● **TRY IT**: Down to the last line, repeat the entries exactly and drop any image.

[[ RECORD EXTRACTS, beginning ]]

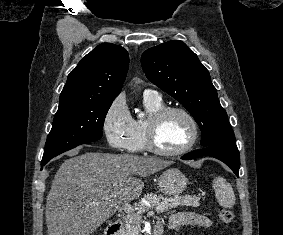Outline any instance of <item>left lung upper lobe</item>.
Returning a JSON list of instances; mask_svg holds the SVG:
<instances>
[{
  "label": "left lung upper lobe",
  "instance_id": "5c2ea615",
  "mask_svg": "<svg viewBox=\"0 0 283 235\" xmlns=\"http://www.w3.org/2000/svg\"><path fill=\"white\" fill-rule=\"evenodd\" d=\"M141 64L148 80L194 117L202 132V146L236 144L208 70L185 43L173 40L150 48L142 54Z\"/></svg>",
  "mask_w": 283,
  "mask_h": 235
}]
</instances>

[[ RECORD EXTRACTS, end ]]

● **WORKED SOLUTION**:
Outline any instance of <item>left lung upper lobe</item>.
Returning a JSON list of instances; mask_svg holds the SVG:
<instances>
[{
  "label": "left lung upper lobe",
  "instance_id": "5c2ea615",
  "mask_svg": "<svg viewBox=\"0 0 283 235\" xmlns=\"http://www.w3.org/2000/svg\"><path fill=\"white\" fill-rule=\"evenodd\" d=\"M141 64L148 80L194 117L202 132V146L236 144L208 70L185 43L173 40L150 48L142 54Z\"/></svg>",
  "mask_w": 283,
  "mask_h": 235
}]
</instances>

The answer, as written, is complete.